■ Collected data ■
*-*-*
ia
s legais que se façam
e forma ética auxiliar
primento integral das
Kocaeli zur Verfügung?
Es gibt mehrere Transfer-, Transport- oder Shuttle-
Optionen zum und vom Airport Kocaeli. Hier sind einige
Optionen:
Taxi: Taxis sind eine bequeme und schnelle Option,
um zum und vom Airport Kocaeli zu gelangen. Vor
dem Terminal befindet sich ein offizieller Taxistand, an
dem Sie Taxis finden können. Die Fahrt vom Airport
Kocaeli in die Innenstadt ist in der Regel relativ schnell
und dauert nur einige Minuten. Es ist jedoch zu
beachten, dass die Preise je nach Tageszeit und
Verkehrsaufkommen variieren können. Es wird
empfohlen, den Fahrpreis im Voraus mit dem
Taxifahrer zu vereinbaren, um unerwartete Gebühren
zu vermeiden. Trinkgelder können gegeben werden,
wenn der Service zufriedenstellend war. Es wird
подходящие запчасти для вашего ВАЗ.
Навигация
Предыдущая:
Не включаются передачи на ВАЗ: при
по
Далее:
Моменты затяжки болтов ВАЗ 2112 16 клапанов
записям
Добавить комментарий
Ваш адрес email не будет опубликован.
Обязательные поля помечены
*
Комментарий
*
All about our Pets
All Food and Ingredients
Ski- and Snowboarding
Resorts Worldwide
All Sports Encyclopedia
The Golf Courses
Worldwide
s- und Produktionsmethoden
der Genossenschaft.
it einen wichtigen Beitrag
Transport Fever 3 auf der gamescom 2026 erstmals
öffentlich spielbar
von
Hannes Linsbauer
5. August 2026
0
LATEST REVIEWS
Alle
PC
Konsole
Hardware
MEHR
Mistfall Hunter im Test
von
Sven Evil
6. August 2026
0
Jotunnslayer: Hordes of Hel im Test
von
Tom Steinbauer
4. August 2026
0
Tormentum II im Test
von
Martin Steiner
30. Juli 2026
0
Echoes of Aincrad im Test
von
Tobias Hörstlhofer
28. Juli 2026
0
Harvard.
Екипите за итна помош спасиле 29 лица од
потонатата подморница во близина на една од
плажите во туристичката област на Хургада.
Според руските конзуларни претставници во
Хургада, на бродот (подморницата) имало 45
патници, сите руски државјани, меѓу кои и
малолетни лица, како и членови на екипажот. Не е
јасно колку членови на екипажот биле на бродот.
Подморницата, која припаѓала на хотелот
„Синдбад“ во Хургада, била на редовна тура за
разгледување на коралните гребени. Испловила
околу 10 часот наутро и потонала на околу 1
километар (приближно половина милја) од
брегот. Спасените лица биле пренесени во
*-*-*
■ WORK INSTRUCTION ■
Exactly and only the lines from the line containing "30. Juli 2026" through the final line of the records above must be returned.

■ ANSWER BOX ■
30. Juli 2026
0
Echoes of Aincrad im Test
von
Tobias Hörstlhofer
28. Juli 2026
0
Harvard.
Екипите за итна помош спасиле 29 лица од
потонатата подморница во близина на една од
плажите во туристичката област на Хургада.
Според руските конзуларни претставници во
Хургада, на бродот (подморницата) имало 45
патници, сите руски државјани, меѓу кои и
малолетни лица, како и членови на екипажот. Не е
јасно колку членови на екипажот биле на бродот.
Подморницата, која припаѓала на хотелот
„Синдбад“ во Хургада, била на редовна тура за
разгледување на коралните гребени. Испловила
околу 10 часот наутро и потонала на околу 1
километар (приближно половина милја) од
брегот. Спасените лица биле пренесени во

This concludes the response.